Creating a Comprehensive Cancer Data Library: A Step-by-Step Guide by Sciworthy

Computational cancer researchers leverage machine learning technology to tackle a significant challenge: the vast amounts of data available for training machine learning models. Despite this abundance, training is hindered by inconsistent data formats, structures, and properties. Consequently, when scientists apply various cancer types and data cleaning procedures, the resulting models can yield vastly different outcomes.

Researchers have identified the disparity between available and usable datasets as a considerable obstacle for scientists lacking specialized bioinformatics training. Furthermore, varied processing strategies make it difficult to equitably compare new machine learning techniques and identify the most effective method for specific cancer research tasks—such as classifying patient samples into benign or malignant categories.

To address this issue, a collaboration between researchers in Japan and the United States has resulted in the development of a comprehensive database tailored for machine learning applications. This database, named MLOmics, encompasses genetic and molecular information from over 8,000 cancer patients. Similar to a well-organized library, MLOmics offers cancer data that can be directly utilized by computer models, eliminating the need for extensive preprocessing.

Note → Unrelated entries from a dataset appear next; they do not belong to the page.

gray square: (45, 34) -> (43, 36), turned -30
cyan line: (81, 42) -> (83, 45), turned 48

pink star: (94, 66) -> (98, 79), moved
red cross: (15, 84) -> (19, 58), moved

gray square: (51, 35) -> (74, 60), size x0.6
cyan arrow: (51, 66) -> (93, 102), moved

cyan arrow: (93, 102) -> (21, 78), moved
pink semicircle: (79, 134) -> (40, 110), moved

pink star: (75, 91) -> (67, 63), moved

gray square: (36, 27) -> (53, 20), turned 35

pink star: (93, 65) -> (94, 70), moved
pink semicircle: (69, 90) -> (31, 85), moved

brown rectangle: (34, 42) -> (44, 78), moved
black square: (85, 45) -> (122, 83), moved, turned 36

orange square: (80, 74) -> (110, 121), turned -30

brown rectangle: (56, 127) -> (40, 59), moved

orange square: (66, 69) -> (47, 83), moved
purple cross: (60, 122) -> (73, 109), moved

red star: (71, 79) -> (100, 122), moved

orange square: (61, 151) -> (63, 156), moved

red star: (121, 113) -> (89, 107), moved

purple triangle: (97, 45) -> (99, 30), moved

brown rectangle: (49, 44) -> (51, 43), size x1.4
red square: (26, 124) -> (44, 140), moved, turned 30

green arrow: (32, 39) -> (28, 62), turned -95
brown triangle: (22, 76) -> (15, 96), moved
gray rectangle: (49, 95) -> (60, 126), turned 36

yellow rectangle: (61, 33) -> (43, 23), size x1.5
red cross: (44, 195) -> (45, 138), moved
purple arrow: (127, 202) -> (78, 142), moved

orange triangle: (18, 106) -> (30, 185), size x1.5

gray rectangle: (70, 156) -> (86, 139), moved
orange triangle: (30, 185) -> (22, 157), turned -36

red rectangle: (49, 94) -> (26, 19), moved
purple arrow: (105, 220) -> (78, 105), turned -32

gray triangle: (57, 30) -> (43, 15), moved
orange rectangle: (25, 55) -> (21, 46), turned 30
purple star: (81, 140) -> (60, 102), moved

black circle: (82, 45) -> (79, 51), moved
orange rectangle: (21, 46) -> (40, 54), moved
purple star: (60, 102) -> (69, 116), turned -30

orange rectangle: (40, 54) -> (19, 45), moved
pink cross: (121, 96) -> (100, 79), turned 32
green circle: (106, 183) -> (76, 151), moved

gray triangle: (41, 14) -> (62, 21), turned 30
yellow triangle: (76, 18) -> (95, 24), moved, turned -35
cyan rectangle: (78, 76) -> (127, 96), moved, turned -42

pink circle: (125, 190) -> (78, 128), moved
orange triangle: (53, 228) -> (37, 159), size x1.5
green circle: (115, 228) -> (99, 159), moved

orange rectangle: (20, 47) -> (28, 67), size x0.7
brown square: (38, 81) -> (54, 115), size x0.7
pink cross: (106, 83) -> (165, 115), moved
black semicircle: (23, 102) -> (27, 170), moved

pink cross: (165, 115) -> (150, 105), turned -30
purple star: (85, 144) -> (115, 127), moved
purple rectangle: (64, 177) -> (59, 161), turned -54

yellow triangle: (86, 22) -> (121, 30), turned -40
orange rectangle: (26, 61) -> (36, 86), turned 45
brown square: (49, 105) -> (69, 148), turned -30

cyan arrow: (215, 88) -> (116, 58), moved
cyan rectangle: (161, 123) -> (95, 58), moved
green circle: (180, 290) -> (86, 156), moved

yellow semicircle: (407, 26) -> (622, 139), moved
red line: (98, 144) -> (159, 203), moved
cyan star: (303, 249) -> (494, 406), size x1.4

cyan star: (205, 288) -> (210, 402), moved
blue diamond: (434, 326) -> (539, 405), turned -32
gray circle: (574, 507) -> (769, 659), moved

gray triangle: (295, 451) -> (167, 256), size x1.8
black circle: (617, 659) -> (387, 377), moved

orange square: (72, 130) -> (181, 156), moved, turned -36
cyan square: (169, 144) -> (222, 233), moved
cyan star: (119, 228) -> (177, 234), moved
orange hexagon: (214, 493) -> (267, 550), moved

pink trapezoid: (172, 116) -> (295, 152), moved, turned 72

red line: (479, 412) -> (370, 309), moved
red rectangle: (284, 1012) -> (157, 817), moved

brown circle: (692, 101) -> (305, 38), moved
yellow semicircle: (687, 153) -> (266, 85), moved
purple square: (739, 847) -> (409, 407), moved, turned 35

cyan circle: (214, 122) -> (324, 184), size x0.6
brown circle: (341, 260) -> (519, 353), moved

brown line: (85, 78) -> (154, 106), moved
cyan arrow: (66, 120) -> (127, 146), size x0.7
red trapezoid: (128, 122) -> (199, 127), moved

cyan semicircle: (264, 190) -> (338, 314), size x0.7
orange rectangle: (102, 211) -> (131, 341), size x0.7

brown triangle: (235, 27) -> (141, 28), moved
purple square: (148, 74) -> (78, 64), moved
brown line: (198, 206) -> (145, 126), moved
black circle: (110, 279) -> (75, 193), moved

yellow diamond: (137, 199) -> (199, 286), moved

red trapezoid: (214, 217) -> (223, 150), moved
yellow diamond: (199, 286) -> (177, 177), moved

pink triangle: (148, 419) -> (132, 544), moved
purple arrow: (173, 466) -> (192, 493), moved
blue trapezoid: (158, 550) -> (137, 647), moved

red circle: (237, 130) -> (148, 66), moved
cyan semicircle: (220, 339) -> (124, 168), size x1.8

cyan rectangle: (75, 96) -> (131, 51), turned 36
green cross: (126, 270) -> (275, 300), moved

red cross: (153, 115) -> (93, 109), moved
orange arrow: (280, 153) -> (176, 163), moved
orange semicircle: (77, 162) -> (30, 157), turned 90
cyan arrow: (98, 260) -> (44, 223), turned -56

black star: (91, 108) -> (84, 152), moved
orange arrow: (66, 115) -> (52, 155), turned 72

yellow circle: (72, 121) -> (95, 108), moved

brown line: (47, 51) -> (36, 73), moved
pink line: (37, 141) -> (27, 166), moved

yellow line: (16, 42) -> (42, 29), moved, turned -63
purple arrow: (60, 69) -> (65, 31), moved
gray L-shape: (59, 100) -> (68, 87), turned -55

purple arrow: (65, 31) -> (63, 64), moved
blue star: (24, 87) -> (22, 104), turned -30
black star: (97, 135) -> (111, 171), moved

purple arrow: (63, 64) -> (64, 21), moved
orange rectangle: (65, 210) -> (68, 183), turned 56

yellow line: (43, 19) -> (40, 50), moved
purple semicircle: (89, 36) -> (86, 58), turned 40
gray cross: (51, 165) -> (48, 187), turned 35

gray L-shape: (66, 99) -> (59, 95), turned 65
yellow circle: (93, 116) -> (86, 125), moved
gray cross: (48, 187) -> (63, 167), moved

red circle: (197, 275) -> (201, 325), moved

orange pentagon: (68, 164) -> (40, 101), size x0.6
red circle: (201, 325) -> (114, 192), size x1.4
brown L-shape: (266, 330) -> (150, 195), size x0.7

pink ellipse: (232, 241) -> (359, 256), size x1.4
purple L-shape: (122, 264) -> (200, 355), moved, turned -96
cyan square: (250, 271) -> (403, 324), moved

In constructing MLOmics, the team gathered patient samples from 32 cancer types sourced from publicly available databases like the Cancer Genome Atlas. Data collection included four distinct types of molecular information, consisting of two forms of DNA products: Transcriptomics data, data on repetitive DNA regions termed Copy Number Variations, and information about chemical DNA tags known as Methylation. The team meticulously labeled experimental sources affecting data quality, eliminated contamination from non-human samples, and removed unlabeled values specific to transcriptomics data.

For the copy number variation data, researchers focused on cancer-specific repeats, identifying and labeling recurrent aberrant repeats along with corresponding genes in those regions. They also adjusted the methylation data to eliminate biases from various experimental platforms. Each processed molecular data type was then assigned a standardized identifier to mitigate discrepancies in naming conventions.

Subsequently, a coding pipeline was established to assess data quality and consolidate each patient’s molecular data types into a unified dataset—an approach known as multi-omics, as it integrates various molecular measurements. The researchers matched each patient’s sample to its relevant cancer type, resulting in an organized dataset suitable for analysis.

The research team developed 20 task-aware datasets across three categories of machine learning problems, providing crucial metrics for model evaluation in each. Their objective was to showcase how other scientists can effectively utilize MLOmics for a range of common tasks.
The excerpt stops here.